17 Nov

When I was 12, while spending the night at a neighbor girl’s house, I learned what it’s like to have a friend who’s a bully. Her name was Cindy, and she held me down and wiped Secret roll-on across my forehead, arms and legs. For obvious reasons, since then I have NEVER used Secret roll-on. “Strong enough for a man, made for a woman.” Hm, the brand doesn’t say this to me. It says, “You just found your first frenemy.”

Honestly, I think I must have been a real sucker. Because that same summer, another girl named Debbie tried to drown me in the city pool. I thought she was joking around, but when she kept shoving me underwater over and over again, I knew she was for real.

I’ve also run into this behavior with adult female friends. One friend, a former colleague, was having an affair with a married man and could barely keep her act together. She called me continually, on the brink of one breakdown or another, and I just kept listening, kept being supportive. This was unfortunately followed by a Secret roll-on incident perpetrated by her, in a work setting. Her lash-out was uncalled for, and it left me wondering, “Why me? Am I bringing this on myself?”

Another friend that I used to be close with did something cutting and sly. We were one night having a conversation about what to do if you disagree with someone’s values, their way of life. She described a friend she felt this way about, and asked how I would recommend communicating this to the friend. Years later, I realized that she was seeking advice from me about how to tell me she wasn’t cool with my value system, my choice to be a working mother and not stay at home with my kids. Ouch.

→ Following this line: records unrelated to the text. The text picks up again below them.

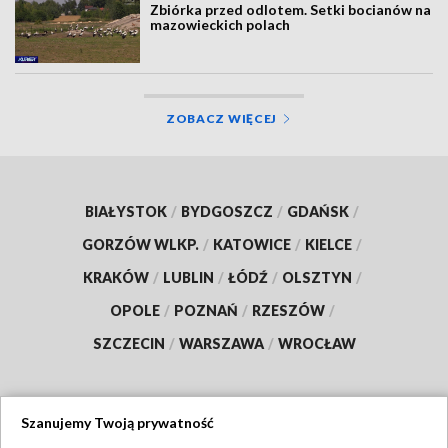
Zbiórka przed odlotem. Setki bocianów na
mazowieckich polach
ZOBACZ WIĘCEJ
BIAŁYSTOK
/
BYDGOSZCZ
/
GDAŃSK
/
GORZÓW WLKP.
/
KATOWICE
/
KIELCE
/
KRAKÓW
/
LUBLIN
/
ŁÓDŹ
/
OLSZTYN
/
OPOLE
/
POZNAŃ
/
RZESZÓW
/
SZCZECIN
/
WARSZAWA
/
WROCŁAW
Szanujemy Twoją prywatność
Dołącz do nas:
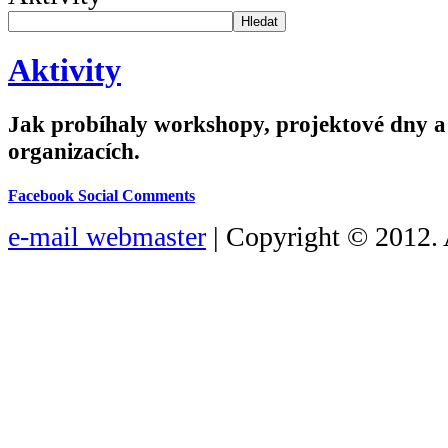
Hledat
Aktivity
Jak probíhaly workshopy, projektové dny a d
organizacích.
Facebook Social Comments
e-mail webmaster
| Copyright © 2012. 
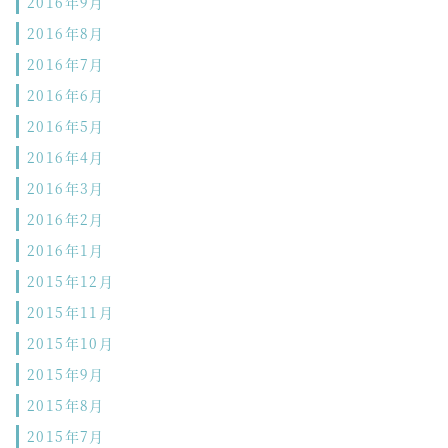
2016年9月
2016年8月
2016年7月
2016年6月
2016年5月
2016年4月
2016年3月
2016年2月
2016年1月
2015年12月
2015年11月
2015年10月
2015年9月
2015年8月
2015年7月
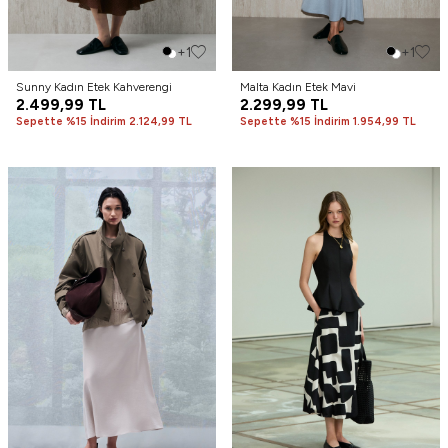
+1
+1
Sunny Kadın Etek Kahverengi
Malta Kadın Etek Mavi
2.499,99
TL
2.299,99
TL
Sepette %15 İndirim 2.124,99 TL
Sepette %15 İndirim 1.954,99 TL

Bullying is an interesting phenomenon, and it shapes the way we look at the world. My son’s school has an anti-bullying program, and I’ve paid attention to what they are teaching. There is a song that they sing called, “Don’t Laugh at Me.” It has meaning.

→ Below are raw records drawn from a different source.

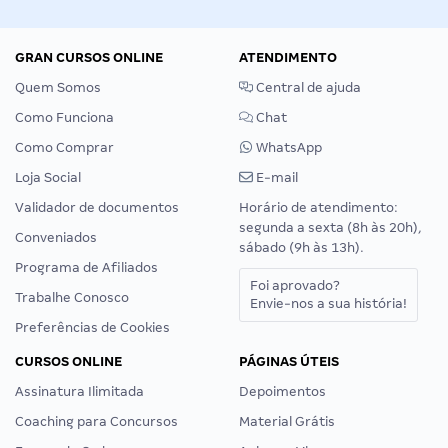
GRAN CURSOS ONLINE
ATENDIMENTO
Quem Somos
Central de ajuda
Como Funciona
Chat
Como Comprar
WhatsApp
Loja Social
E-mail
Validador de documentos
Horário de atendimento:
segunda a sexta (8h às 20h),
Conveniados
sábado (9h às 13h).
Programa de Afiliados
Foi aprovado?
Trabalhe Conosco
Envie-nos a sua história!
Preferências de Cookies
CURSOS ONLINE
PÁGINAS ÚTEIS
Assinatura Ilimitada
Depoimentos
Coaching para Concursos
Material Grátis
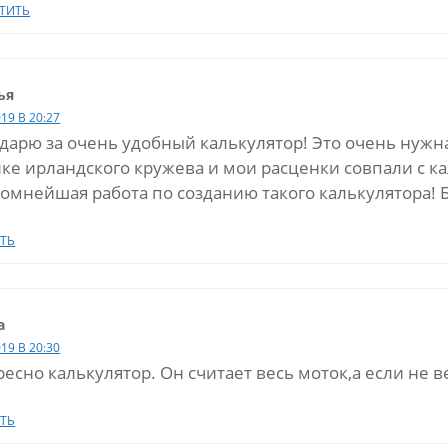
ТИТЬ
ья
019 В 20:27
дарю за очень удобный калькулятор! Это очень нужная
ке ирландского кружева и мои расценки совпали с ка
омнейшая работа по созданию такого калькулятора! Б
ТЬ
а
019 В 20:30
есно калькулятор. Он считает весь моток,а если не в
ТЬ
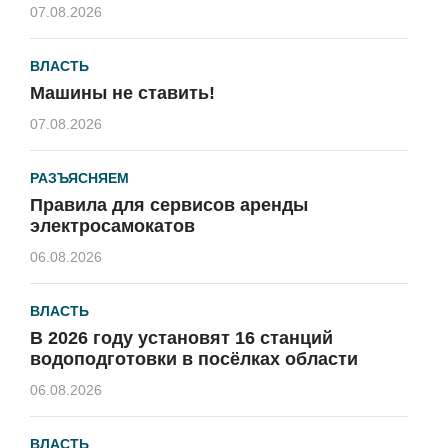
07.08.2026
ВЛАСТЬ
Машины не ставить!
07.08.2026
РАЗЪЯСНЯЕМ
Правила для сервисов аренды
электросамокатов
06.08.2026
ВЛАСТЬ
В 2026 году установят 16 станций
водоподготовки в посёлках области
06.08.2026
ВЛАСТЬ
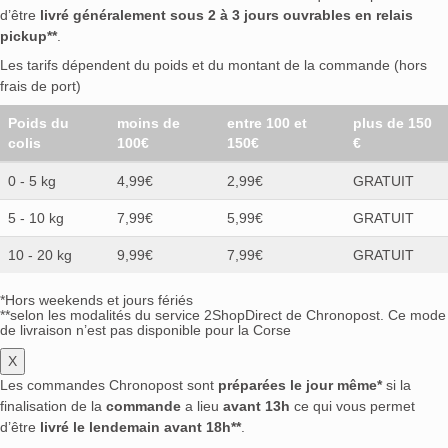
d’être
livré généralement sous 2 à 3 jours ouvrables en relais
pickup**
.
Les tarifs dépendent du poids et du montant de la commande (hors
frais de port)
Poids du
moins de
entre 100 et
plus de 150
colis
100€
150€
€
0 - 5 kg
4,99€
2,99€
GRATUIT
5 - 10 kg
7,99€
5,99€
GRATUIT
10 - 20 kg
9,99€
7,99€
GRATUIT
*Hors weekends et jours fériés
**selon les modalités du service 2ShopDirect de Chronopost. Ce mode
de livraison n’est pas disponible pour la Corse
X
Les commandes Chronopost sont
préparées le jour même*
si la
finalisation de la
commande
a lieu
avant 13h
ce qui vous permet
d’être
livré le lendemain avant 18h**
.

I think that everyone at some point in time has been bullied, by a boss, a client or someone on an opposing sports team. Somehow, it’s easier to take when it comes from the “other team.” What really stings is being targeted by someone who poses as a friend.

Over time, I have learned to be more guarded, less trusting, probably less naive. And I’ve thought that I brought it on, or that the other person was just fundamentally flawed. It’s probably somewhere in the grey area, though. We’ve all been in situations where someone has used power against us, or vice versa. To know a bully is to have bullied, on some level, ourselves. It happens. I’m learning to do more judo moves, not reacting or taking the blow, but letting the bully’s momentum carry him or her into a natural consequence. Not gloating or being glad for their fall, but standing firm on my own two feet and knowing that karma is real. And deciding not to take negative action against another, knowing that consequences will come back around eventually.

One Response to “Frenemies”

  1. Artie Isaac at 10:28 am #

    Great post. Thanks.

    I’m a big fan of Operation Respect, which brings us Peter Yarrow’s “Don’t Laugh At Me.” It’s a marvelous song.

    Peter was in town singing DLAM a couple years ago (to the public, to the department of education, to business sponsors) and he said, if I recall correctly: “Music isn’t merely a poem about what’s going on. Music is what changes society. There is no civil rights movement without ‘We Shall Overcome.’ There is no anti-war movement without ‘Blowin’ In The Wind.’ ‘Don’t Laugh At Me’ can change the world.”